Other Talks in the Series: The Immune System - Key Concepts and Questions
Other Talks in the Series: Periodic Reports: Advances in Clinical Interventions and Research Platforms
Transcript
Please wait while the transcript is being prepared...
0:00
My name is Robert Hilbrands from the Diabetes Research Center
and the Diabetes Clinic of the Brussels Free University, VUB, in Belgium.
Over the last two decades,
there have been important advances in
immune therapy for patients with autoimmune type 1 diabetes.

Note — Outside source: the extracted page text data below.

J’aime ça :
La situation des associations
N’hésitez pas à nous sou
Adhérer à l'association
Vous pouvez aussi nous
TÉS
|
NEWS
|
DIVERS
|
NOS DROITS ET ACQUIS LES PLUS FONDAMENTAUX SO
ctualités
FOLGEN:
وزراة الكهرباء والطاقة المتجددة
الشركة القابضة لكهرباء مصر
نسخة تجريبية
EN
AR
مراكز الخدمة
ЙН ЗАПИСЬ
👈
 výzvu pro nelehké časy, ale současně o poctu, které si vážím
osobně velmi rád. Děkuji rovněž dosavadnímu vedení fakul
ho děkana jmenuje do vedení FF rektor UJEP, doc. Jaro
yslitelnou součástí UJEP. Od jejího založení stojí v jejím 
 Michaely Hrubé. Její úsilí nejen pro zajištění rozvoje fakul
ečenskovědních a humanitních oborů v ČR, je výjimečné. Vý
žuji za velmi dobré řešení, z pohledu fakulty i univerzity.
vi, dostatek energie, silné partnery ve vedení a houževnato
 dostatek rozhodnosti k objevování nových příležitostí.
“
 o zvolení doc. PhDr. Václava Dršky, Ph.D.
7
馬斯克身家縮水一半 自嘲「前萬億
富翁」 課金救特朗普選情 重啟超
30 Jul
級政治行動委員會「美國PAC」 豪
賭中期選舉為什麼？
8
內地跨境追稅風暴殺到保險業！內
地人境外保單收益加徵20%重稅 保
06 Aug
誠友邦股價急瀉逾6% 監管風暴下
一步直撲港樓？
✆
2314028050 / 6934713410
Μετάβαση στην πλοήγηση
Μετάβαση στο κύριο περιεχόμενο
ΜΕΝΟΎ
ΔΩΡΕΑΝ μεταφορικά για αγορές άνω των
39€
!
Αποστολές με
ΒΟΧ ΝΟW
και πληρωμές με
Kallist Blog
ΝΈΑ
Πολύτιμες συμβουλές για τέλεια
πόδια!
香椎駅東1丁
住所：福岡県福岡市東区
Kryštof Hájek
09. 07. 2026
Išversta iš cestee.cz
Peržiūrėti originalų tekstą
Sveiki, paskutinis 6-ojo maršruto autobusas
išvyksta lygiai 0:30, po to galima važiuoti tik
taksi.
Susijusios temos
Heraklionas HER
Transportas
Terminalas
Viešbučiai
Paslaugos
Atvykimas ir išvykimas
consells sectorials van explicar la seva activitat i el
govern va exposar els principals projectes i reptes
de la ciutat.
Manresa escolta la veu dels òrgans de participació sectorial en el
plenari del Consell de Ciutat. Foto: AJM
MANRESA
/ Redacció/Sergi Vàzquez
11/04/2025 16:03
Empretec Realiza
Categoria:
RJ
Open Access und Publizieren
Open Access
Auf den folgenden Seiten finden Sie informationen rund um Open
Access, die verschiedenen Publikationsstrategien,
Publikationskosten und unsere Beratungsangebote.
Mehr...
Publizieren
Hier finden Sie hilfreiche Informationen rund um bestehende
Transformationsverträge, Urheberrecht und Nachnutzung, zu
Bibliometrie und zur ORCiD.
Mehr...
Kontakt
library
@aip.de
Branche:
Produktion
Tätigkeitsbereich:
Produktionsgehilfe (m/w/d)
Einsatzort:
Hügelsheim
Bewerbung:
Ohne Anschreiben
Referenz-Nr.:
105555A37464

I will be discussing the role of antibodies that have played a major role in
these advances, and have been studied in several well-designed clinical trials.
They have been shown to preserve
residual pancreatic beta-cell function when
treatment is started at the time of diagnosis of the disease.
More recently, they have also been effective in delaying the clinical onset
of type 1 diabetes in individuals at high risk for developing type 1 diabetes.
0:44
Type 1 diabetes is an autoimmune disease that is characterized by a T-cell mediated,
selective destruction of the beta-cells in the pancreas by
autoreactive CD4-positive and CD8-positive T-cells.
The disease can manifest at any age,
but is most frequently diagnosed in young children.
Patients with type 1 diabetes present with
hyperglycemia at the time of diagnosis, and require
immediate insulin treatment to prevent
chronic complications from hyperglycemia and ketoacidosis.
Insulin treatment has to be maintained for the rest of their lives in order to
survive, and this places a very large burden on the life of a type 1 diabetic patient.
Strict glycemic control is necessary to prevent
chronic micro- and macrovascular complications from type 1 diabetes.
Achieving this goal
can lead to the occurrence of hypoglycemia with insulin treatment, which can result in
serious life-threatening events and also place a lot of
stress on the daily life of these patients and their relatives.
It is only since the late 1960s that
an autoimmune origin of type 1 diabetes has been suggested.
This was first suspected after examination of
pathological samples of type 1 diabetic patients who died soon after clinical onset.
These samples showed an inflammatory infiltrate (which can be seen
here) inside and around the islets of Langerhans, as you can see on this slide.